**What you have to do**
Find the line with "condizioni affinché continui" in the entries below. Repeat it, every following line, and the line with "repunte del petróleo y nuevas", exactly and with nothing added.
[Opening Available data section]
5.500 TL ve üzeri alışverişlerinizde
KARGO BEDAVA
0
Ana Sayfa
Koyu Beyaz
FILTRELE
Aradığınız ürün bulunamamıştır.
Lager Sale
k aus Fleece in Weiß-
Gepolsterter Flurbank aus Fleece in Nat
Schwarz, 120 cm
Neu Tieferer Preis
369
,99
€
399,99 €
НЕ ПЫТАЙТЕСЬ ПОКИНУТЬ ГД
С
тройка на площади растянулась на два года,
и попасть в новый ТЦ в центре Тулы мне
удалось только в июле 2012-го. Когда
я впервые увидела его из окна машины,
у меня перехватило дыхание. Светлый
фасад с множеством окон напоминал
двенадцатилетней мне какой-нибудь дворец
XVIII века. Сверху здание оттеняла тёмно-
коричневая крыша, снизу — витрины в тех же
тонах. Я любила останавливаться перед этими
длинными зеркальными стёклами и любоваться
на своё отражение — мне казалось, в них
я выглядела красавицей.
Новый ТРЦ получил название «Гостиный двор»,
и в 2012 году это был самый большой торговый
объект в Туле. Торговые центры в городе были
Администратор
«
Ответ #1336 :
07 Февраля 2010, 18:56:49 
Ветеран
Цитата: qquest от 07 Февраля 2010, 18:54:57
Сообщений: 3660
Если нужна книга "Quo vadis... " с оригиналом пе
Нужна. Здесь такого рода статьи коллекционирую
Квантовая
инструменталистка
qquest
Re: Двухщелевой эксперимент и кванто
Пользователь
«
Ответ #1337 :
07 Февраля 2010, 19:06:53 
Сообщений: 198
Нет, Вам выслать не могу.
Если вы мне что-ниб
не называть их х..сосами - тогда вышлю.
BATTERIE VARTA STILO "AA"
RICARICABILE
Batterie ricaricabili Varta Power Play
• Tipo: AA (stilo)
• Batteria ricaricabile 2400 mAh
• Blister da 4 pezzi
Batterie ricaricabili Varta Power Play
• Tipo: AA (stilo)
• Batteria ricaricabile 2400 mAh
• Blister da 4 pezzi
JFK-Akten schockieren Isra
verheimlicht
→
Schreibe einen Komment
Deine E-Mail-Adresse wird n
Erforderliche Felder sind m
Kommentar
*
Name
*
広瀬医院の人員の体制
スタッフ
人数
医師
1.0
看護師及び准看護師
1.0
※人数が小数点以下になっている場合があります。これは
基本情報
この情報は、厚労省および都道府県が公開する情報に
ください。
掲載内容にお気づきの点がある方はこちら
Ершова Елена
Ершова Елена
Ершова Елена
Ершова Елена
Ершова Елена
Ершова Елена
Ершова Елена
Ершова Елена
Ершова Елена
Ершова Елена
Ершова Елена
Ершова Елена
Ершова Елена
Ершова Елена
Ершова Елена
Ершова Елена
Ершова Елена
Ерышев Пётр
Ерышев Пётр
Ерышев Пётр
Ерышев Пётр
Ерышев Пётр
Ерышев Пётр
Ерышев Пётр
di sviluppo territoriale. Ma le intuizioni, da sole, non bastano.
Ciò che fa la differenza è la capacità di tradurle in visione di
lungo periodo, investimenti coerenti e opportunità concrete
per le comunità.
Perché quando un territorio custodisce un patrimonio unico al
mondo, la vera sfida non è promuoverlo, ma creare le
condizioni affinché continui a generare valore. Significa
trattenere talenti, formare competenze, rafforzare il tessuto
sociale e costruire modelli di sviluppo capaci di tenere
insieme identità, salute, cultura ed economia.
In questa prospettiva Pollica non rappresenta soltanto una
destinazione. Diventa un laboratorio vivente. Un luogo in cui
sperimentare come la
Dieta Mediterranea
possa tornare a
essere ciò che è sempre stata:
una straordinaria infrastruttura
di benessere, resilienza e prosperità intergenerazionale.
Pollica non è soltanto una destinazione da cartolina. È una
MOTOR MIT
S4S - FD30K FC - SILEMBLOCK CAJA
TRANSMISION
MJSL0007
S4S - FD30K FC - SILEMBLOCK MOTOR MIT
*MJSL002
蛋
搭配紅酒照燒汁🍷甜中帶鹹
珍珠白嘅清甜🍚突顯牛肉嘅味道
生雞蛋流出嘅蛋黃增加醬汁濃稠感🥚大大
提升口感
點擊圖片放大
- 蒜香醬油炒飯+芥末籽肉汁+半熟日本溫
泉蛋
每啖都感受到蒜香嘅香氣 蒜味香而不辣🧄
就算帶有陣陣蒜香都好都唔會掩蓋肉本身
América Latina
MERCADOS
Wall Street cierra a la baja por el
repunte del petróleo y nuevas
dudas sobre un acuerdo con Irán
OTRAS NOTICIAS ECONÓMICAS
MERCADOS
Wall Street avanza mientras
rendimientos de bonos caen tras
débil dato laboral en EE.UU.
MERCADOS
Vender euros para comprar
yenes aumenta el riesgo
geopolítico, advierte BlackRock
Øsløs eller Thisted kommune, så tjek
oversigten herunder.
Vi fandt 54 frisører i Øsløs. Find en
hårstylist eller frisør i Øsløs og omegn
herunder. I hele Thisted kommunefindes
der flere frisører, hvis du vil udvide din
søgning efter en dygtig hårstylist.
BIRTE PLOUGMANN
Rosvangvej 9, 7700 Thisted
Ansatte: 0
[Closing Available data section]
**Problem solution**
condizioni affinché continui a generare valore. Significa
trattenere talenti, formare competenze, rafforzare il tessuto
sociale e costruire modelli di sviluppo capaci di tenere
insieme identità, salute, cultura ed economia.
In questa prospettiva Pollica non rappresenta soltanto una
destinazione. Diventa un laboratorio vivente. Un luogo in cui
sperimentare come la
Dieta Mediterranea
possa tornare a
essere ciò che è sempre stata:
una straordinaria infrastruttura
di benessere, resilienza e prosperità intergenerazionale.
Pollica non è soltanto una destinazione da cartolina. È una
MOTOR MIT
S4S - FD30K FC - SILEMBLOCK CAJA
TRANSMISION
MJSL0007
S4S - FD30K FC - SILEMBLOCK MOTOR MIT
*MJSL002
蛋
搭配紅酒照燒汁🍷甜中帶鹹
珍珠白嘅清甜🍚突顯牛肉嘅味道
生雞蛋流出嘅蛋黃增加醬汁濃稠感🥚大大
提升口感
點擊圖片放大
- 蒜香醬油炒飯+芥末籽肉汁+半熟日本溫
泉蛋
每啖都感受到蒜香嘅香氣 蒜味香而不辣🧄
就算帶有陣陣蒜香都好都唔會掩蓋肉本身
América Latina
MERCADOS
Wall Street cierra a la baja por el
repunte del petróleo y nuevas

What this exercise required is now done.